## [Dataset extract]
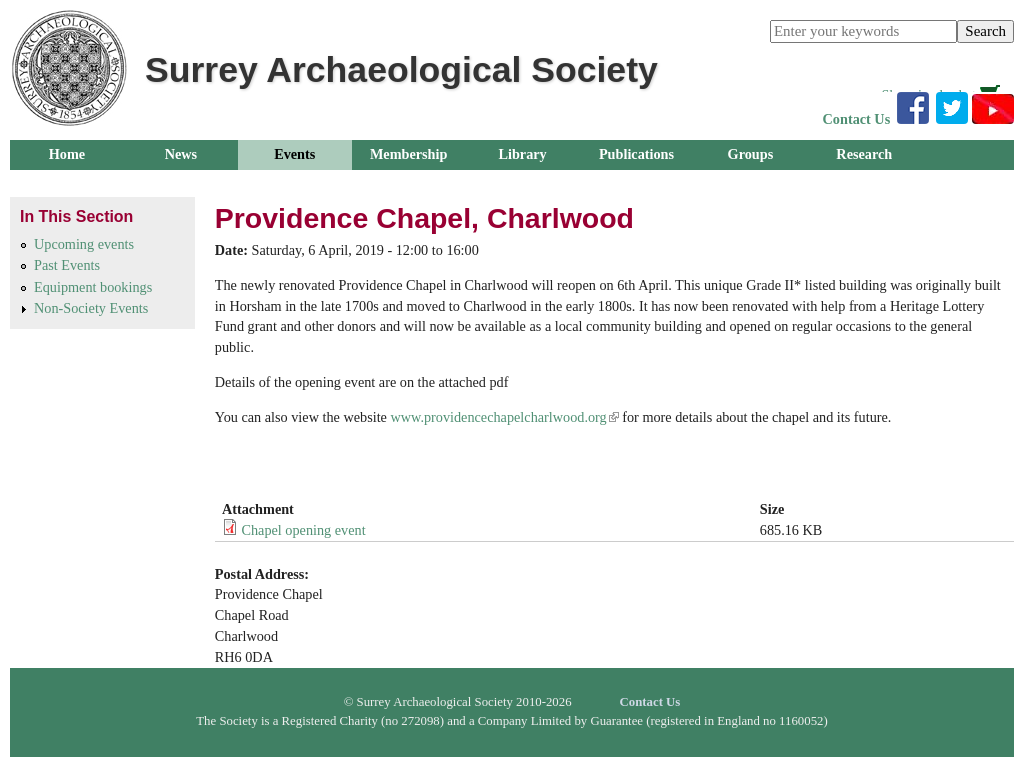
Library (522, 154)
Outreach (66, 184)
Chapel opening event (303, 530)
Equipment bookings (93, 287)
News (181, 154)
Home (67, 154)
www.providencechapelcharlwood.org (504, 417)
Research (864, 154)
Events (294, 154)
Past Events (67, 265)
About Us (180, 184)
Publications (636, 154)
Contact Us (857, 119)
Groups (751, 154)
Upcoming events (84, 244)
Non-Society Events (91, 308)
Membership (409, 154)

---

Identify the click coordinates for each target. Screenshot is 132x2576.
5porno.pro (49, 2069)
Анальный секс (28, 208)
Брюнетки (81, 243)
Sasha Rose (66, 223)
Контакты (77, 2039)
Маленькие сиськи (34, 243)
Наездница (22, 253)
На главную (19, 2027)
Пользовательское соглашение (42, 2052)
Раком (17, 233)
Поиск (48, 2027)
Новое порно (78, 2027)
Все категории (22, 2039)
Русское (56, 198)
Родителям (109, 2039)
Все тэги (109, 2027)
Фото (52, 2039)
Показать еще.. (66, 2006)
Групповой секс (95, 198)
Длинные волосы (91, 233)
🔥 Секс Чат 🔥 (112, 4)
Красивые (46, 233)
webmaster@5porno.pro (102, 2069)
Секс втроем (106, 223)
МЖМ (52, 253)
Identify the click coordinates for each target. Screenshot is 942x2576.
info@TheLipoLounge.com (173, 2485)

* * *

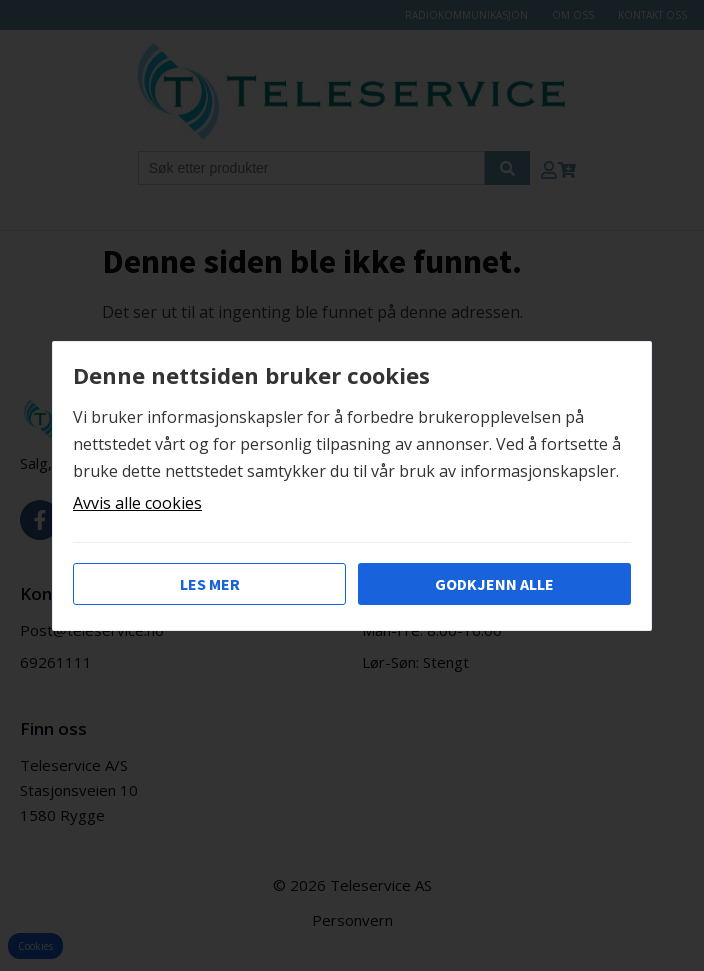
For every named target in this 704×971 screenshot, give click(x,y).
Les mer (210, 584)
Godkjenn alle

## [Requirement]
Beginning with the line above that contains "Контакты (77, 2039)", copy each line exactly up to and including the line that contains "Все тэги (109, 2027)", and go no further.

## [Task answer]
Контакты (77, 2039)
Маленькие сиськи (34, 243)
Наездница (22, 253)
На главную (19, 2027)
Пользовательское соглашение (42, 2052)
Раком (17, 233)
Поиск (48, 2027)
Новое порно (78, 2027)
Все категории (22, 2039)
Русское (56, 198)
Родителям (109, 2039)
Все тэги (109, 2027)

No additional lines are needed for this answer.